Report every line from the material that contains the word "website".
'''
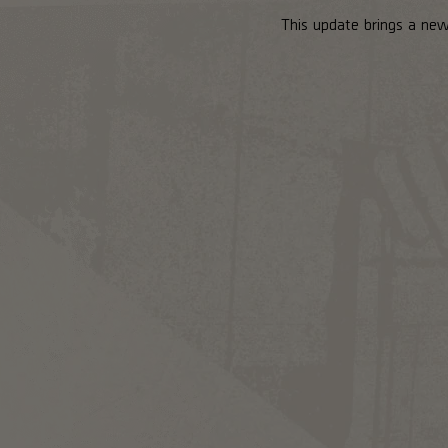
This update brings a new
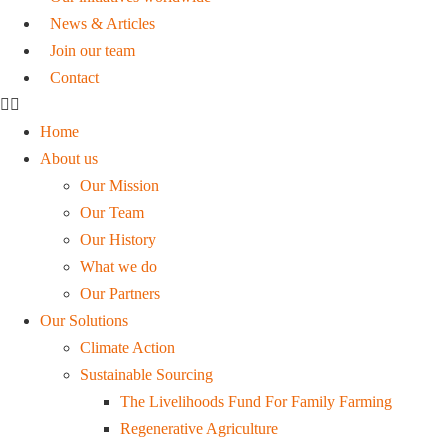
News & Articles
Join our team
Contact
Home
About us
Our Mission
Our Team
Our History
What we do
Our Partners
Our Solutions
Climate Action
Sustainable Sourcing
The Livelihoods Fund For Family Farming
Regenerative Agriculture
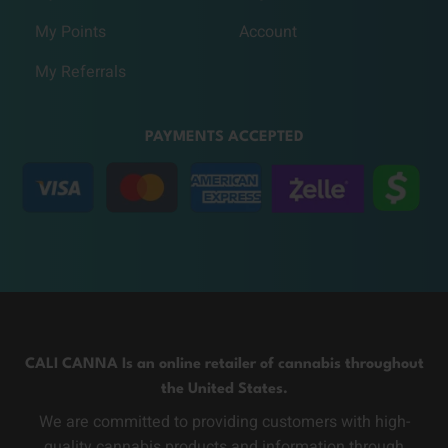
My Points
Account
My Referrals
PAYMENTS ACCEPTED
CALI CANNA Is an online retailer of cannabis throughout
the United States.
We are committed to providing customers with high-
quality cannabis products and information through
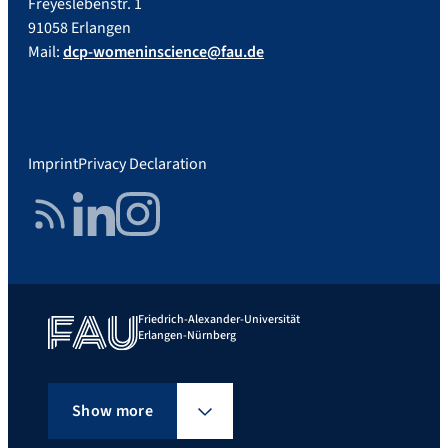
Freyeslebenstr. 1
91058 Erlangen
Mail:
dcp-womeninscience@fau.de
Imprint
Privacy Declaration
RSS Feed
LinkedIn
Instagram
Friedrich-Alexander-Universität
Erlangen-Nürnberg
Show more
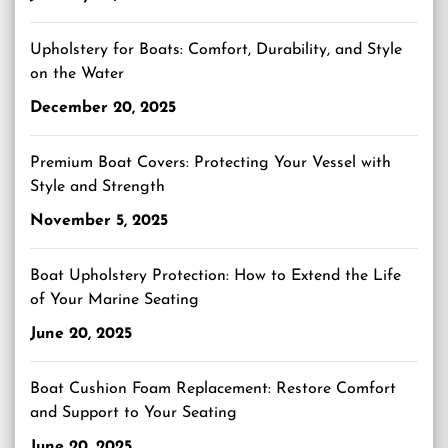
Upholstery for Boats: Comfort, Durability, and Style
on the Water
December 20, 2025
Premium Boat Covers: Protecting Your Vessel with
Style and Strength
November 5, 2025
Boat Upholstery Protection: How to Extend the Life
of Your Marine Seating
June 20, 2025
Boat Cushion Foam Replacement: Restore Comfort
and Support to Your Seating
June 20, 2025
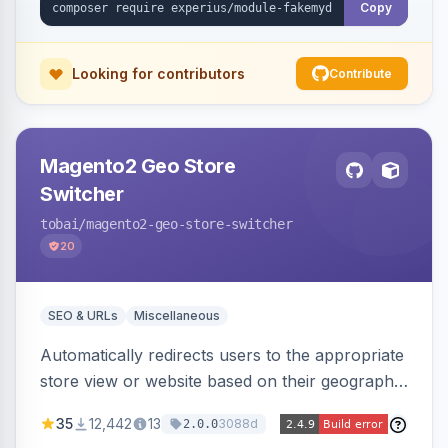
Copy
Looking for contributors
Contribute
Magento2 Geo Store
Switcher
tobai
/magento2-geo-store-switcher
20
SEO & URLs
Miscellaneous
Automatically redirects users to the appropriate
store view or website based on their geographic
location. Uses MaxMind to detect location and
35
12,442
13
3088d
2.0.0
ensures correct language, currency, and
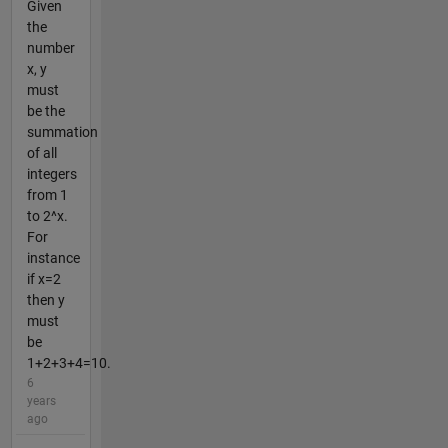
Given
the
number
x, y
must
be the
summation
of all
integers
from 1
to 2^x.
For
instance
if x=2
then y
must
be
1+2+3+4=10.
6
years
ago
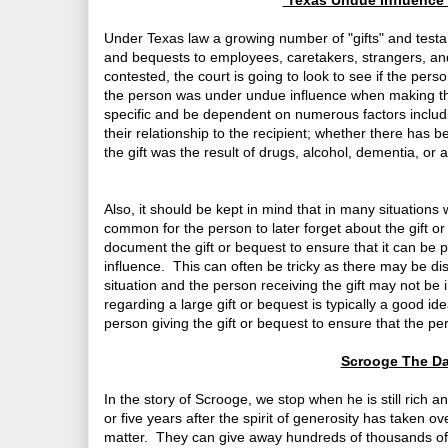
Texas Undue Influence 
Under Texas law a growing number of "gifts" and test
and bequests to employees, caretakers, strangers, and 
contested, the court is going to look to see if the pers
the person was under undue influence when making the 
specific and be dependent on numerous factors includin
their relationship to the recipient; whether there has b
the gift was the result of drugs, alcohol, dementia, or 
Also, it should be kept in mind that in many situation
common for the person to later forget about the gift o
document the gift or bequest to ensure that it can be p
influence. This can often be tricky as there may be disg
situation and the person receiving the gift may not be 
regarding a large gift or bequest is typically a good ide
person giving the gift or bequest to ensure that the p
Scrooge The Day
In the story of Scrooge, we stop when he is still rich 
or five years after the spirit of generosity has taken
matter. They can give away hundreds of thousands of dol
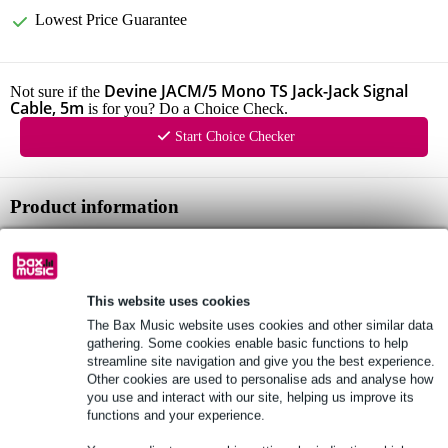
Lowest Price Guarantee
Devine JACM/5 Mono TS Jack-Jack Signal
Not sure if the
Cable, 5m
is for you? Do a Choice Check.
Start Choice Checker
Product information
audio cable
connector 1: 6.3mm mono jack
connector 2: 6.3mm mono jack
This website uses cookies
The Bax Music website uses cookies and other similar data
Full specifications
gathering. Some cookies enable basic functions to help
streamline site navigation and give you the best experience.
Other cookies are used to personalise ads and analyse how
See also (3)
you use and interact with our site, helping us improve its
functions and your experience.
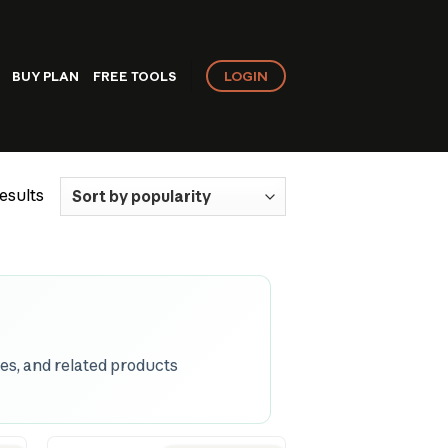
LOGIN
BUY PLAN
FREE TOOLS
Sorted
esults
by
popularity
es, and related products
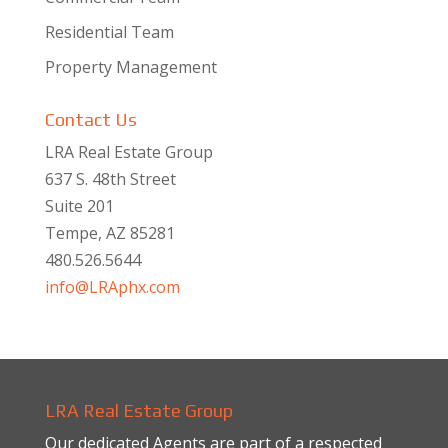
Residential Team
Property Management
Contact Us
LRA Real Estate Group
637 S. 48th Street
Suite 201
Tempe, AZ 85281
480.526.5644
info@LRAphx.com
LRA Real Estate Group
Our dedicated Agents are part of a respected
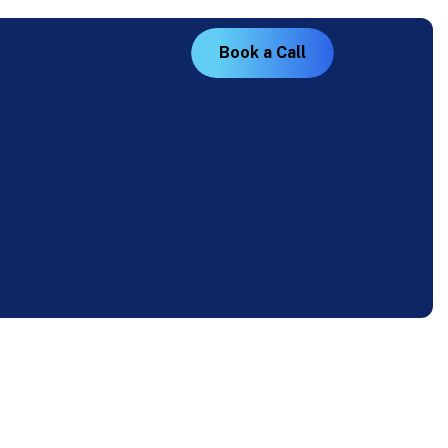
B
o
o
k
a
C
a
l
l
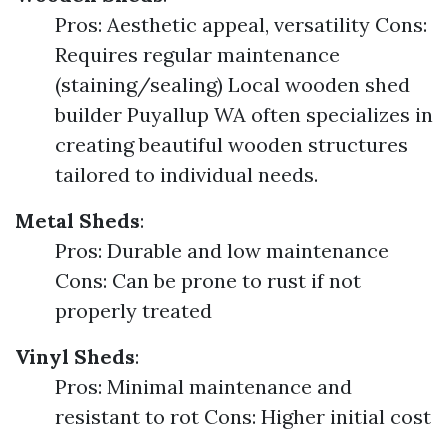
Pros: Aesthetic appeal, versatility Cons:
Requires regular maintenance
(staining/sealing) Local wooden shed
builder Puyallup WA often specializes in
creating beautiful wooden structures
tailored to individual needs.
Metal Sheds
:
Pros: Durable and low maintenance
Cons: Can be prone to rust if not
properly treated
Vinyl Sheds
:
Pros: Minimal maintenance and
resistant to rot Cons: Higher initial cost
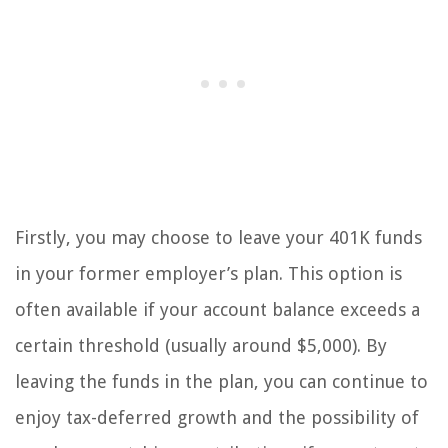
Firstly, you may choose to leave your 401K funds
in your former employer’s plan. This option is
often available if your account balance exceeds a
certain threshold (usually around $5,000). By
leaving the funds in the plan, you can continue to
enjoy tax-deferred growth and the possibility of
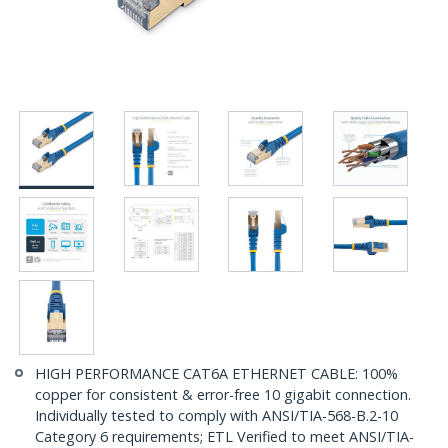
HIGH PERFORMANCE CAT6A ETHERNET CABLE: 100%
copper for consistent & error-free 10 gigabit connection.
Individually tested to comply with ANSI/TIA-568-B.2-10
Category 6 requirements; ETL Verified to meet ANSI/TIA-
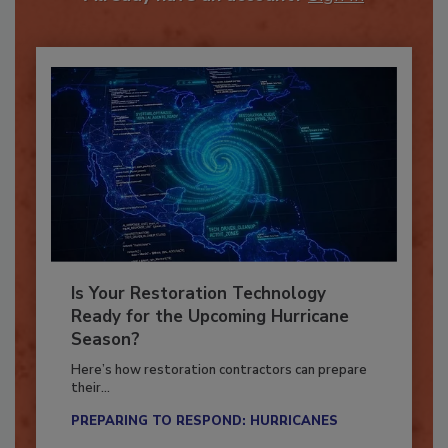
Already have an account?
Sign In
Is Your Restoration Technology
Ready for the Upcoming Hurricane
Season?
Here’s how restoration contractors can prepare
their...
PREPARING TO RESPOND: HURRICANES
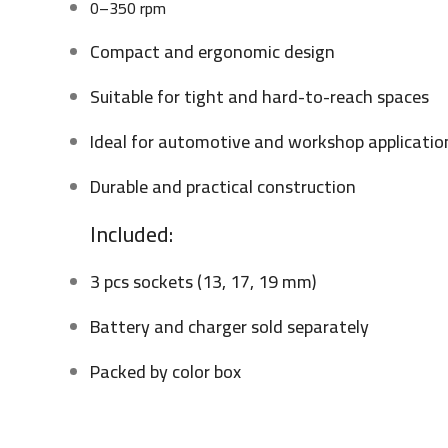
0–350 rpm
Compact and ergonomic design
Suitable for tight and hard-to-reach spaces
Ideal for automotive and workshop applicatio
Durable and practical construction
Included:
3 pcs sockets (13, 17, 19 mm)
Battery and charger sold separately
Packed by color box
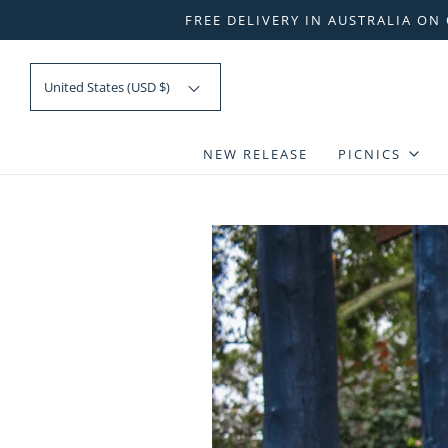
FREE DELIVERY IN AUSTRALIA ON
United States (USD $)
NEW RELEASE
PICNICS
'''
* Response:
store view or website based on their geographic
This website uses cookies
The Bax Music website uses cookies and other similar data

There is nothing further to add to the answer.